Rosie’s face puckered, and she went into the bedroom. Tiger lay stretched full-length on his mistress’s bed, with her nightgown, dragged from beneath her pillow, in his mouth. He didn’t know what was going on, but when Rosie tried to get him off the bed he flatly refused to move, and when she tried to take the nightgown out of his mouth he gave a low growl.
Rooney and Rosie left Lorraine’s apartment, dragging Tiger by his lead. Neither had been able to prise open his jaws to remove the nightdress, and it trailed on the floor, clamped in his teeth. They packed the car with everything they thought Lorraine might need, and then drove off. Rosie turned to look back at the apartment.

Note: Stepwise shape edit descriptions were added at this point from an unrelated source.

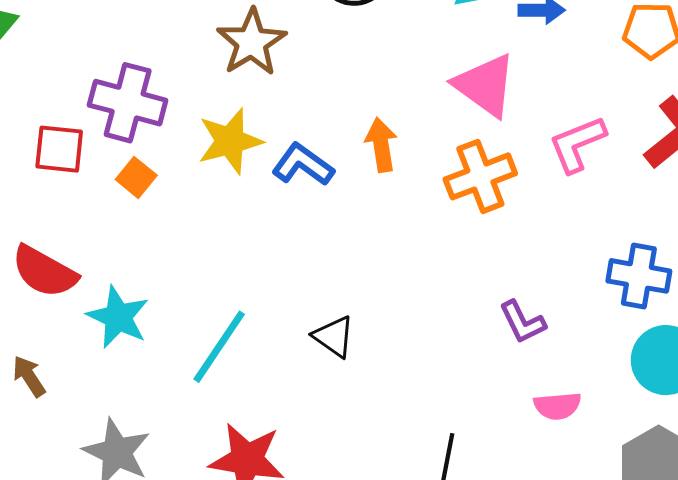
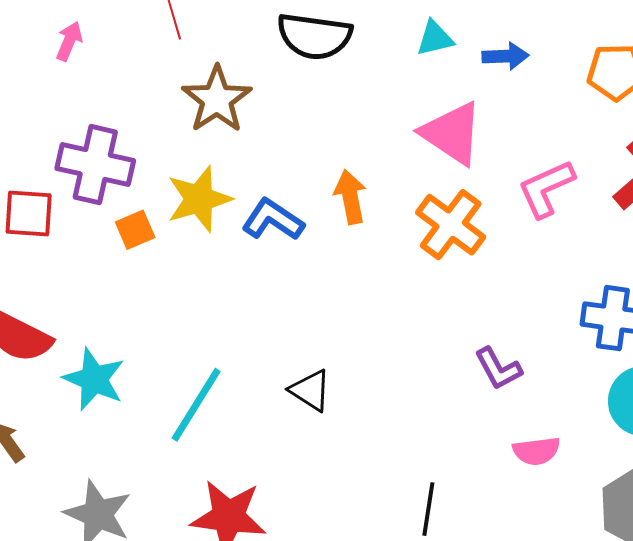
orange cross: (480, 176) -> (451, 225), turned -30
orange square: (136, 177) -> (135, 230), moved, turned 30

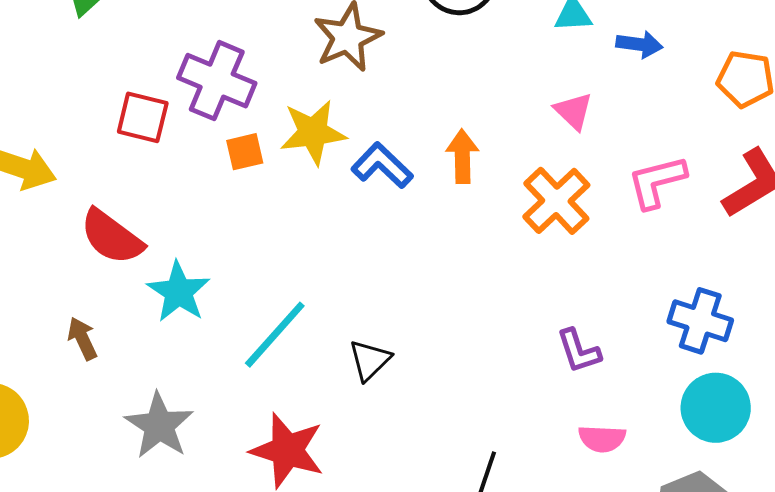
pink triangle: (452, 133) -> (573, 111), size x0.6
black triangle: (310, 390) -> (370, 360), moved, turned 33

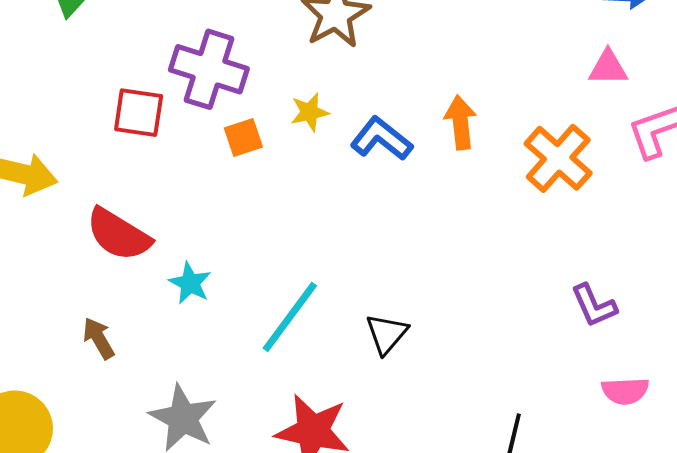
pink triangle: (573, 111) -> (608, 68), moved, turned -39
yellow star: (313, 132) -> (310, 112), size x0.6
cyan star: (179, 292) -> (190, 283), size x0.7

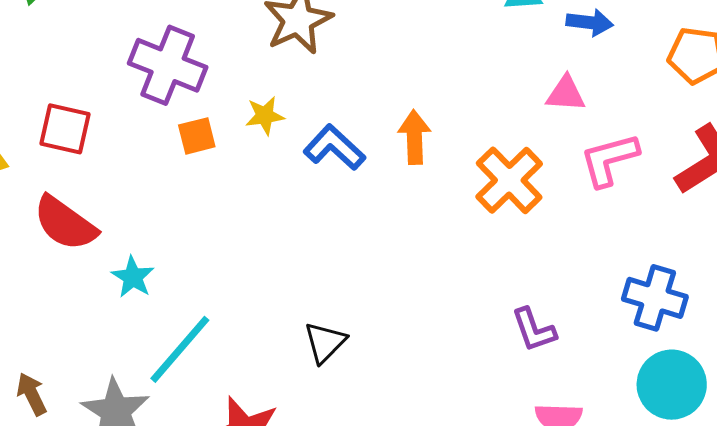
red square: (139, 113) -> (65, 129), moved
cyan line: (290, 317) -> (180, 349), moved
brown arrow: (99, 338) -> (32, 394), moved

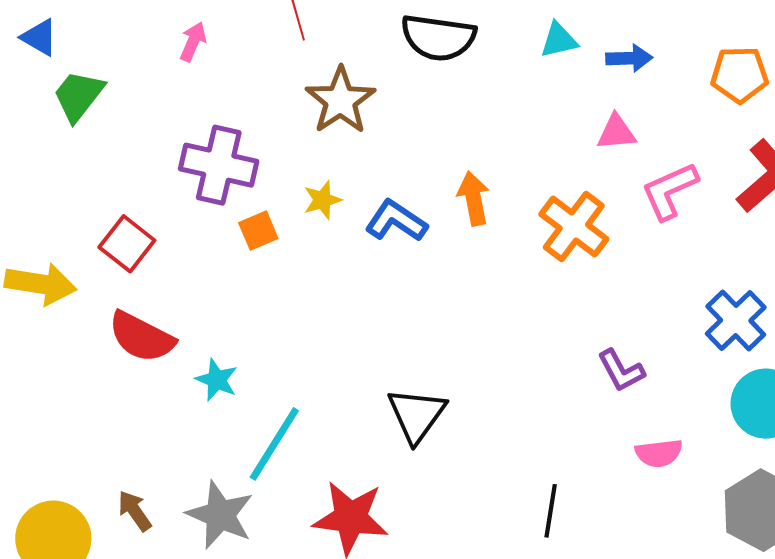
red square: (65, 129) -> (127, 244), turned 34
blue cross: (655, 298) -> (736, 320), turned 38
black triangle: (325, 342) -> (417, 415), size x1.4

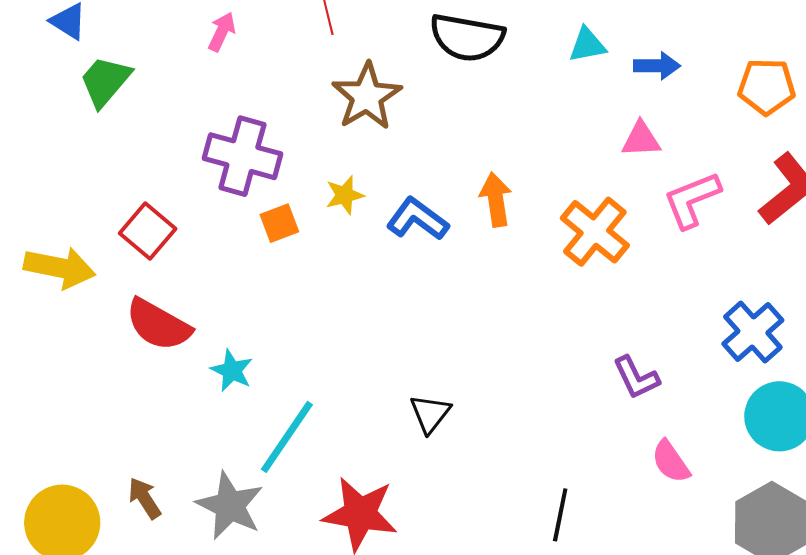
black triangle: (417, 415) -> (430, 414), size x0.7
pink semicircle: (659, 453) -> (671, 462), turned 60

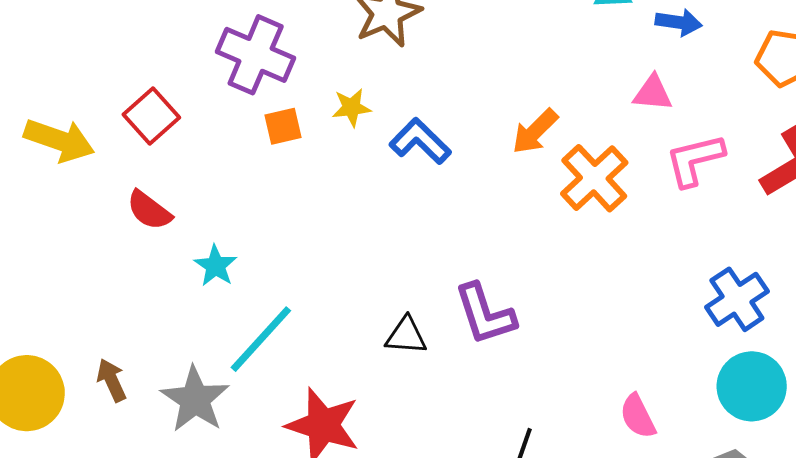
orange arrow: (496, 200) -> (535, 131), moved, turned -134
red semicircle: (158, 325) -> (149, 210), size x0.7
purple L-shape: (636, 378) -> (485, 314), moved, size x1.4
black triangle: (430, 414) -> (406, 336), turned 48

‘Don’t look back, darlin’, it’s unlucky,’ he said quietly, and suddenly Rosie had a terrible premonition that Lorraine would never come home. She started to cry, and he patted her knee, near to tears himself, but the sight of Tiger’s grizzled head on the back seat, still with Lorraine’s nightdress between his jaws, touched him more than anything else. It was as if some sixth sense had told the dog, too, that Lorraine wasn’t coming back.